* Work request
Down to the last line, repeat the entries exactly and drop any image.

(Available data begins)

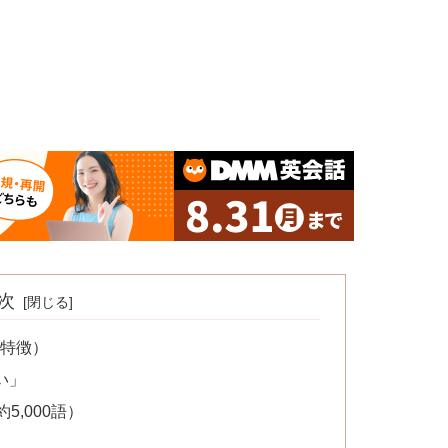
次
と特徴）
い」
,000語）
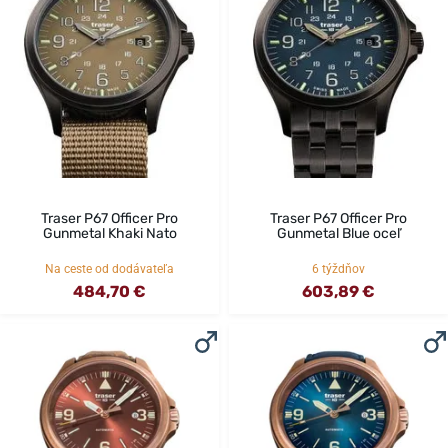
Traser P67 Officer Pro
Traser P67 Officer Pro
Gunmetal Khaki Nato
Gunmetal Blue oceľ
Na ceste od dodávateľa
6 týždňov
484,70 €
603,89 €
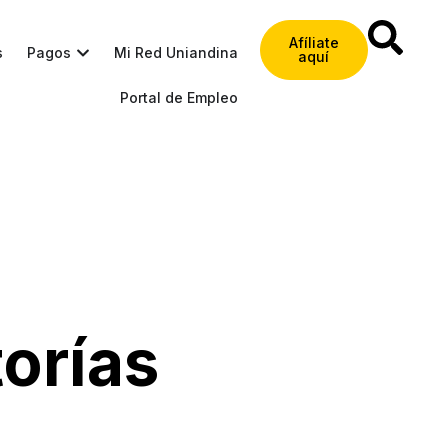
Afíliate
s
Pagos
Mi Red Uniandina
aquí
Portal de Empleo
orías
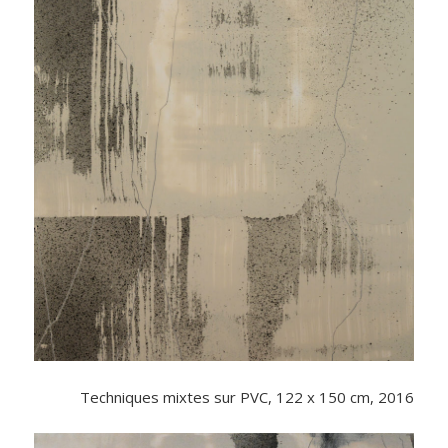
Techniques mixtes sur PVC, 122 x 150 cm, 2016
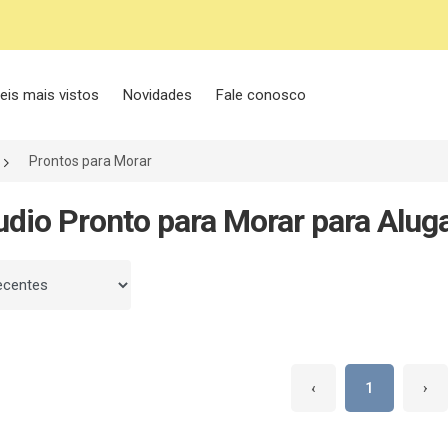
eis mais vistos
Novidades
Fale conosco
Prontos para Morar
udio Pronto para Morar para Alu
 por
‹
1
›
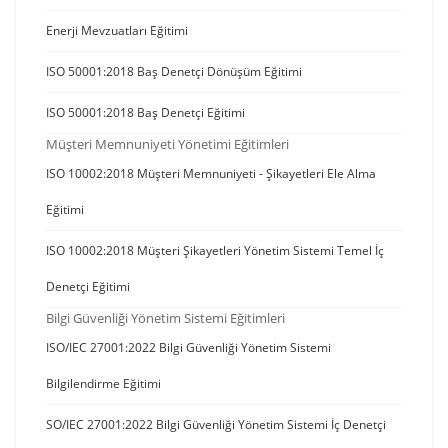
Enerji Mevzuatları Eğitimi
ISO 50001:2018 Baş Denetçi Dönüşüm Eğitimi
ISO 50001:2018 Baş Denetçi Eğitimi
Müşteri Memnuniyeti Yönetimi Eğitimleri
ISO 10002:2018 Müşteri Memnuniyeti - Şikayetleri Ele Alma
Eğitimi
ISO 10002:2018 Müşteri Şikayetleri Yönetim Sistemi Temel İç
Denetçi Eğitimi
Bilgi Güvenliği Yönetim Sistemi Eğitimleri
ISO/IEC 27001:2022 Bilgi Güvenliği Yönetim Sistemi
Bilgilendirme Eğitimi
SO/IEC 27001:2022 Bilgi Güvenliği Yönetim Sistemi İç Denetçi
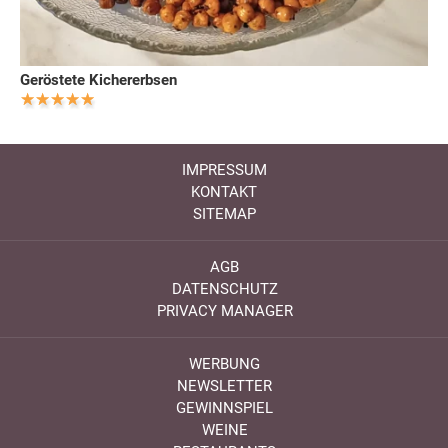
Geröstete Kichererbsen
IMPRESSUM
KONTAKT
SITEMAP
AGB
DATENSCHUTZ
PRIVACY MANAGER
WERBUNG
NEWSLETTER
GEWINNSPIEL
WEINE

(Available data ends)

* Answer space
次
と特徴）
い」
,000語）
Traser P67 Officer Pro
Traser P67 Officer Pro
Gunmetal Khaki Nato
Gunmetal Blue oceľ
Na ceste od dodávateľa
6 týždňov
484,70 €
603,89 €
Afíliate
s
Pagos
Mi Red Uniandina
aquí
Portal de Empleo
orías
Techniques mixtes sur PVC, 122 x 150 cm, 2016
eis mais vistos
Novidades
Fale conosco
Prontos para Morar
udio Pronto para Morar para Alu
 por
‹
1
›
Enerji Mevzuatları Eğitimi
ISO 50001:2018 Baş Denetçi Dönüşüm Eğitimi
ISO 50001:2018 Baş Denetçi Eğitimi
Müşteri Memnuniyeti Yönetimi Eğitimleri
ISO 10002:2018 Müşteri Memnuniyeti - Şikayetleri Ele Alma
Eğitimi
ISO 10002:2018 Müşteri Şikayetleri Yönetim Sistemi Temel İç
Denetçi Eğitimi
Bilgi Güvenliği Yönetim Sistemi Eğitimleri
ISO/IEC 27001:2022 Bilgi Güvenliği Yönetim Sistemi
Bilgilendirme Eğitimi
SO/IEC 27001:2022 Bilgi Güvenliği Yönetim Sistemi İç Denetçi
Geröstete Kichererbsen
IMPRESSUM
KONTAKT
SITEMAP
AGB
DATENSCHUTZ
PRIVACY MANAGER
WERBUNG
NEWSLETTER
GEWINNSPIEL
WEINE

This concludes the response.